[Task directions]
Could you copy exactly the lines below, beginning at the line with "con el pasado; segundo, destacar el papel" and stopping after the line with "assurait les arrières", with no pictures?
[[ Records provided open ]]
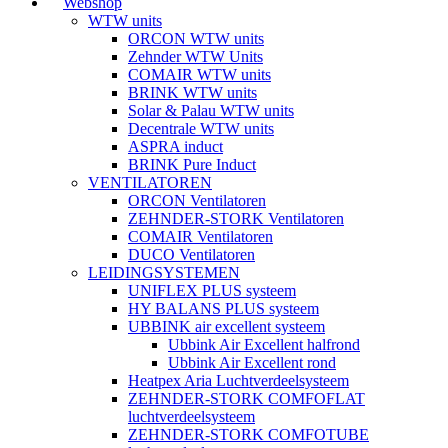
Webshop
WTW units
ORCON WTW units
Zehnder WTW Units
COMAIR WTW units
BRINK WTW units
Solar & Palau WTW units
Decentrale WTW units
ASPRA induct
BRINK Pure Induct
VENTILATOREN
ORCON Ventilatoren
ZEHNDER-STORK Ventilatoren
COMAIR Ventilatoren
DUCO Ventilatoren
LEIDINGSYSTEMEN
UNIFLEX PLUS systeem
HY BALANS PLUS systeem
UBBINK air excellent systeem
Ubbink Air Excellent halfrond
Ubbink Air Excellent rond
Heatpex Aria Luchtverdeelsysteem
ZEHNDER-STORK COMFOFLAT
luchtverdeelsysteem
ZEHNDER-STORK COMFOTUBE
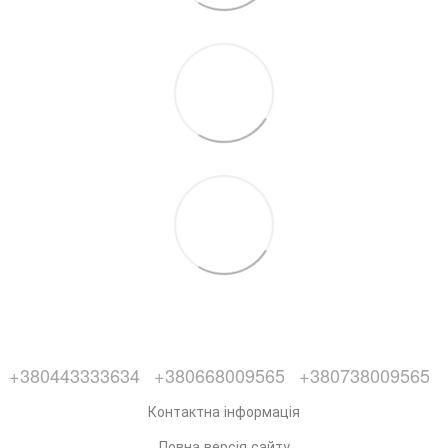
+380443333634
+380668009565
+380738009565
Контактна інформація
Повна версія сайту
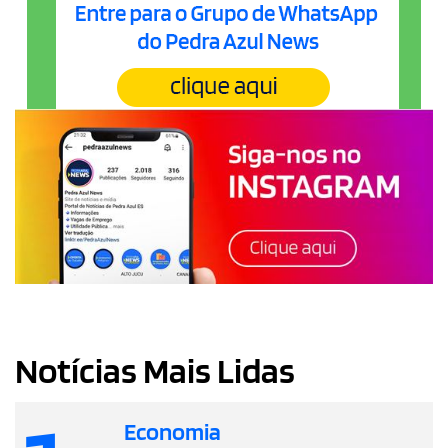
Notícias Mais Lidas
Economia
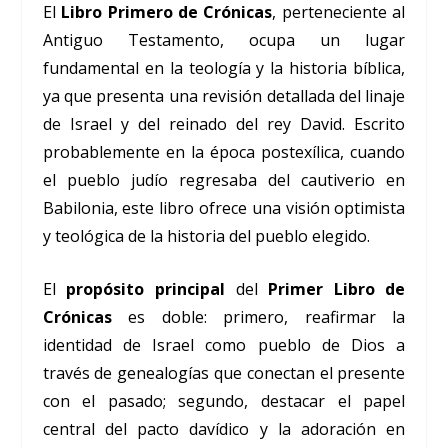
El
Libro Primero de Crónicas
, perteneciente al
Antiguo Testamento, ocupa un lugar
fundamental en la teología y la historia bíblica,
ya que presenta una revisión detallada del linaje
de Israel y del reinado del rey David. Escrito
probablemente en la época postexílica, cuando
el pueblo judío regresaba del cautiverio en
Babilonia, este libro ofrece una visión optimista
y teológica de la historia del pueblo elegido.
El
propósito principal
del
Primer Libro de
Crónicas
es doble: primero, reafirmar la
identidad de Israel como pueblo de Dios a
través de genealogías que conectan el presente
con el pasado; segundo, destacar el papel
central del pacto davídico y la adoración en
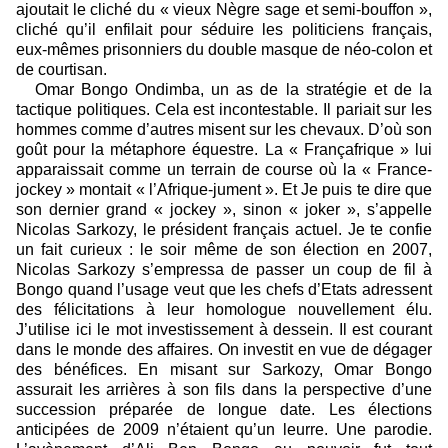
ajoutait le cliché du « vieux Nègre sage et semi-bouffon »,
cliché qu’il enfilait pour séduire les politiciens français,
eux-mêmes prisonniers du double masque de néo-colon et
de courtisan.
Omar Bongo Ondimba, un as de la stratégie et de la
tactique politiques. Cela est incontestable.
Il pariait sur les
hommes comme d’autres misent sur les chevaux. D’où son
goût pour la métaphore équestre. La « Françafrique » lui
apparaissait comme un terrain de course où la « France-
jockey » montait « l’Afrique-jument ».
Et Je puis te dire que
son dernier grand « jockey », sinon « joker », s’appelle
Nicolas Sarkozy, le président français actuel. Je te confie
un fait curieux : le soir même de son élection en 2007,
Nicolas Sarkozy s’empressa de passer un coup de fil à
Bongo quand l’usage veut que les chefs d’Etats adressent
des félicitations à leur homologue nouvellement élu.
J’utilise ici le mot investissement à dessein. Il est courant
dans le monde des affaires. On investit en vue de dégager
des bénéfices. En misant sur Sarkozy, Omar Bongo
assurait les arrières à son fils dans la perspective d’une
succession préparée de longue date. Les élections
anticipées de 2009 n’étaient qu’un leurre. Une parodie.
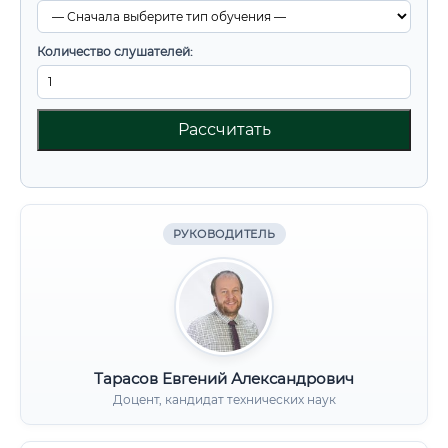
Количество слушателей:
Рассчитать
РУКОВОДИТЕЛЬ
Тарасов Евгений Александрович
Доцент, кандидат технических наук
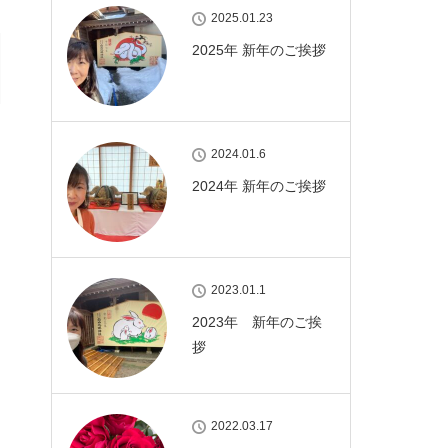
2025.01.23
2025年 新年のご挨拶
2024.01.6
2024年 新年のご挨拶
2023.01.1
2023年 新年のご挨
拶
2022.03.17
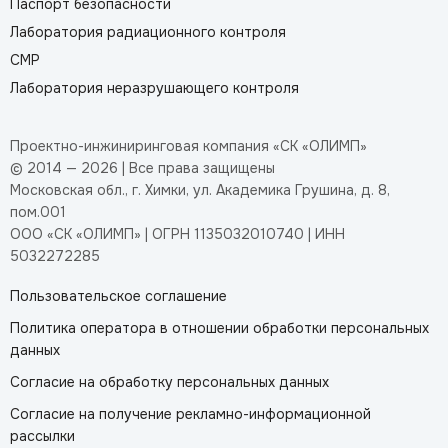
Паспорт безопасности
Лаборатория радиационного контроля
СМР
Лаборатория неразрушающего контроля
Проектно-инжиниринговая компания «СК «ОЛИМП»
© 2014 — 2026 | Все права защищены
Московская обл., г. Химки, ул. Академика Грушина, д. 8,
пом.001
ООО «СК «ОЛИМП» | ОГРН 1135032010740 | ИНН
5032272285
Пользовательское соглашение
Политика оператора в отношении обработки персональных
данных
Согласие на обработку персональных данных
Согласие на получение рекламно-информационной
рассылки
[[ Records provided closed ]]
[Output for this exercise]
con el pasado; segundo, destacar el papel
central del pacto davídico y la adoración en
ajoutait le cliché du « vieux Nègre sage et semi-bouffon »,
cliché qu’il enfilait pour séduire les politiciens français,
eux-mêmes prisonniers du double masque de néo-colon et
de courtisan.
Omar Bongo Ondimba, un as de la stratégie et de la
tactique politiques. Cela est incontestable.
Il pariait sur les
hommes comme d’autres misent sur les chevaux. D’où son
goût pour la métaphore équestre. La « Françafrique » lui
apparaissait comme un terrain de course où la « France-
jockey » montait « l’Afrique-jument ».
Et Je puis te dire que
son dernier grand « jockey », sinon « joker », s’appelle
Nicolas Sarkozy, le président français actuel. Je te confie
un fait curieux : le soir même de son élection en 2007,
Nicolas Sarkozy s’empressa de passer un coup de fil à
Bongo quand l’usage veut que les chefs d’Etats adressent
des félicitations à leur homologue nouvellement élu.
J’utilise ici le mot investissement à dessein. Il est courant
dans le monde des affaires. On investit en vue de dégager
des bénéfices. En misant sur Sarkozy, Omar Bongo
assurait les arrières à son fils dans la perspective d’une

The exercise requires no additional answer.